Rebecca Ruud
The Supreme Court of Missouri has overturned a circuit court’s ruling in a high-profile Ozark County murder case. According to the Ozark County Times, the Supreme Court sustained a writ of mandamus on April 6, meaning Circuit Judge Calvin Holden must allow an audio recording of a conversation between Rebecca Ruud of Theodosia and her public defender, Nina Lane into evidence.
Ruud is accused of murdering her daughter, 16-year-old Savannah Leckie, and disposing her body in a burn pile in Ozark County in the summer of 2017. Ozark County Prosecuting Attorney John Garrabrant and Anthony Michael Brown of the Missouri Attorney General’s Office represent the state in Ruud’s prosecution, and they were made aware of the recording when Ruud’s husband and co-defendant in the murder case, Robert Peat Jr., approached the prosecution for a “proffer of testimony” on Jan. 24, 2020. At that time, Peat was named a “cooperating individual for the state.”
Peat’s attorney, James Hayes of Springfield, accompanied his client to the prosecutor’s office to make the proffer. Garrabrant was not present in the room when the proffer was made. Instead, the proffer was video and audio recorded.

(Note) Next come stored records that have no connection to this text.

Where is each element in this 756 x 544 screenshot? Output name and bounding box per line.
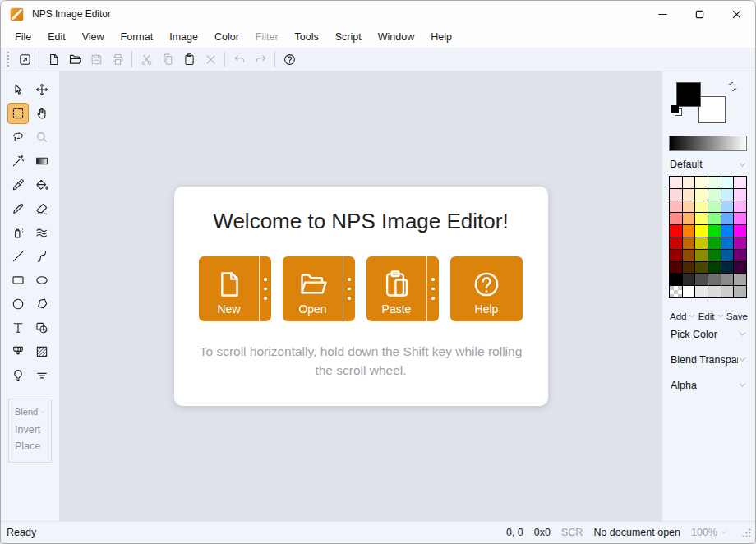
tool-feather-lines[interactable]	[31, 365, 53, 386]
color-swatch-r8c6[interactable]	[734, 262, 746, 274]
menu-color[interactable]: Color	[206, 27, 247, 48]
color-swatch-r4c4[interactable]	[708, 213, 721, 224]
menu-help[interactable]: Help	[422, 27, 460, 48]
color-swatch-r10c1[interactable]	[670, 286, 682, 297]
tool-pencil[interactable]	[7, 198, 29, 219]
tool-rect-select[interactable]	[7, 103, 29, 124]
color-swatch-r3c1[interactable]	[670, 201, 682, 213]
color-swatch-r1c5[interactable]	[721, 177, 734, 188]
color-swatch-r8c5[interactable]	[721, 262, 734, 274]
color-swatch-r1c1[interactable]	[670, 177, 682, 188]
color-swatch-r2c1[interactable]	[670, 189, 682, 201]
section-blend-transparent[interactable]: Blend Transparent	[669, 347, 748, 372]
welcome-new-main[interactable]: New	[199, 256, 259, 321]
color-swatch-r6c6[interactable]	[734, 237, 746, 249]
color-swatch-r1c3[interactable]	[695, 177, 708, 188]
color-swatch-r4c2[interactable]	[683, 213, 695, 224]
color-swatch-r2c2[interactable]	[683, 189, 695, 201]
menu-file[interactable]: File	[7, 27, 39, 48]
color-swatch-r7c2[interactable]	[683, 250, 695, 261]
tool-fill-bucket[interactable]	[31, 174, 53, 196]
color-swatch-r4c5[interactable]	[721, 213, 734, 224]
tool-pattern-fill[interactable]	[31, 341, 53, 362]
welcome-paste-options[interactable]	[426, 256, 439, 321]
canvas-area[interactable]: Welcome to NPS Image Editor! NewOpenPast…	[60, 71, 662, 521]
menu-view[interactable]: View	[74, 27, 113, 48]
color-swatch-r1c2[interactable]	[683, 177, 695, 188]
color-swatch-r7c1[interactable]	[670, 250, 682, 261]
maximize-button[interactable]	[681, 1, 718, 27]
palette-add-button[interactable]: Add	[670, 311, 686, 321]
color-swatch-r4c1[interactable]	[670, 213, 682, 224]
color-swatch-r10c2[interactable]	[683, 286, 695, 297]
welcome-open-main[interactable]: Open	[283, 256, 343, 321]
color-swatch-r2c5[interactable]	[721, 189, 734, 201]
close-button[interactable]	[718, 1, 755, 27]
tool-rectangle[interactable]	[7, 270, 29, 291]
menu-tools[interactable]: Tools	[287, 27, 327, 48]
open-button[interactable]	[64, 49, 85, 70]
color-swatch-r10c3[interactable]	[695, 286, 708, 297]
tool-airbrush[interactable]	[7, 222, 29, 243]
color-swatch-r7c5[interactable]	[721, 250, 734, 261]
tool-text[interactable]	[7, 317, 29, 339]
color-swatch-r10c6[interactable]	[734, 286, 746, 297]
welcome-paste-main[interactable]: Paste	[366, 256, 426, 321]
tool-lightbulb[interactable]	[7, 365, 29, 386]
tool-eraser[interactable]	[31, 198, 53, 219]
tool-magic-wand[interactable]	[7, 150, 29, 172]
reset-colors-icon[interactable]	[671, 105, 683, 117]
gradient-preview-bar[interactable]	[669, 136, 747, 151]
tool-gradient[interactable]	[31, 150, 53, 172]
screen-capture-button[interactable]	[14, 49, 35, 70]
tool-line[interactable]	[7, 246, 29, 267]
color-swatch-r8c4[interactable]	[708, 262, 721, 274]
swap-colors-icon[interactable]	[726, 81, 739, 93]
color-swatch-r1c6[interactable]	[734, 177, 746, 188]
foreground-color-swatch[interactable]	[676, 82, 701, 107]
color-swatch-r5c5[interactable]	[721, 225, 734, 237]
color-swatch-r6c2[interactable]	[683, 237, 695, 249]
toolbar-grip[interactable]	[6, 51, 10, 67]
color-swatch-r7c4[interactable]	[708, 250, 721, 261]
zoom-control[interactable]: 100%	[691, 527, 727, 538]
help-button[interactable]	[279, 49, 300, 70]
welcome-help-button[interactable]: Help	[450, 256, 523, 321]
blend-dropdown[interactable]: Blend	[14, 405, 46, 422]
color-swatch-r7c3[interactable]	[695, 250, 708, 261]
resize-grip[interactable]	[741, 528, 752, 538]
color-swatch-r7c6[interactable]	[734, 250, 746, 261]
color-swatch-r9c6[interactable]	[734, 274, 746, 285]
tool-lasso[interactable]	[7, 127, 29, 148]
tool-color-picker[interactable]	[7, 174, 29, 196]
color-swatch-r3c4[interactable]	[708, 201, 721, 213]
color-swatch-r6c5[interactable]	[721, 237, 734, 249]
palette-edit-button[interactable]: Edit	[698, 311, 715, 321]
menu-image[interactable]: Image	[161, 27, 206, 48]
color-swatch-r6c1[interactable]	[670, 237, 682, 249]
welcome-open-button[interactable]: Open	[283, 256, 355, 321]
color-swatch-r5c2[interactable]	[683, 225, 695, 237]
invert-option[interactable]: Invert	[14, 422, 46, 438]
color-swatch-r9c1[interactable]	[670, 274, 682, 285]
color-swatch-r3c3[interactable]	[695, 201, 708, 213]
color-swatch-r4c6[interactable]	[734, 213, 746, 224]
tool-circle[interactable]	[7, 293, 29, 315]
tool-select-pointer[interactable]	[7, 79, 29, 100]
menu-edit[interactable]: Edit	[39, 27, 74, 48]
color-swatch-r9c4[interactable]	[708, 274, 721, 285]
color-swatch-r10c5[interactable]	[721, 286, 734, 297]
color-swatch-r8c3[interactable]	[695, 262, 708, 274]
tool-curve[interactable]	[31, 246, 53, 267]
color-swatch-r4c3[interactable]	[695, 213, 708, 224]
color-swatch-r6c4[interactable]	[708, 237, 721, 249]
tool-move[interactable]	[31, 79, 53, 100]
welcome-paste-button[interactable]: Paste	[366, 256, 439, 321]
color-swatch-r5c4[interactable]	[708, 225, 721, 237]
color-swatch-r1c4[interactable]	[708, 177, 721, 188]
section-pick-color[interactable]: Pick Color	[669, 321, 748, 347]
palette-save-button[interactable]: Save	[726, 311, 748, 321]
color-swatch-r3c6[interactable]	[734, 201, 746, 213]
tool-brush[interactable]	[7, 341, 29, 362]
welcome-new-button[interactable]: New	[199, 256, 271, 321]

Ozark County’s former chief deputy sheriff interviewed Peat during the meeting. Peat reportedly told the officer he had recently discovered a digital audio recorder Ruud had given him before the couple “left to go truck driving,” referring to their plans to leave Ozark County to pursue truck-driving careers just before their arrests in 2017.
Peat said the recorder was in a box of miscellaneous items Ruud had given him to “put up.” The box was given to him after he and Ruud were married on Aug. 4, the same day officers reportedly found human remains in a burn pile on the Theodosia woman’s farm. The remains were later determined to be those of a human with a small stature consistent with a teen about Leckie’s age.
Peat reportedly told the officer the box had remained undisturbed until he found it sometime in November or December 2019, two-and-a-half years after Ruud gave it to him.
Peat said he activated the recorder and listened to at least part of a saved recording on the device. The recording appeared to be part of a conversation between Ruud and an attorney or attorney staff member. He said as soon as he discovered the conversation, he contacted his attorney. Peat told officials he had listened to part of the recording, and in it, he said, Ruud reportedly admits to some of the allegations against her.
The prosecution filed a motion asking the court to allow the recording at trial, but Holden denied the motion, saying he believed the recorded conversation was part of a conversation covered by attorney-client privilege.
The state objected to that determination with various points, including arguing Ruud would not have been covered under attorney-client privilege when she recorded the conversation, because she may not have yet been charged in the case.
After Holden denied allowance of the evidence, the state filed a writ with Missouri’s Southern District Court of Appeals. It was denied. The prosecution later filed a motion with the Supreme Court asking it to reconsider those decisions, and the court overturned both rulings.
Earlier this year, Ruud’s trial date was reset for the eighth time. She is currently scheduled to face a Taney County jury beginning May 18 at 8:30 a.m. in the Greene County Courthouse at Springfield.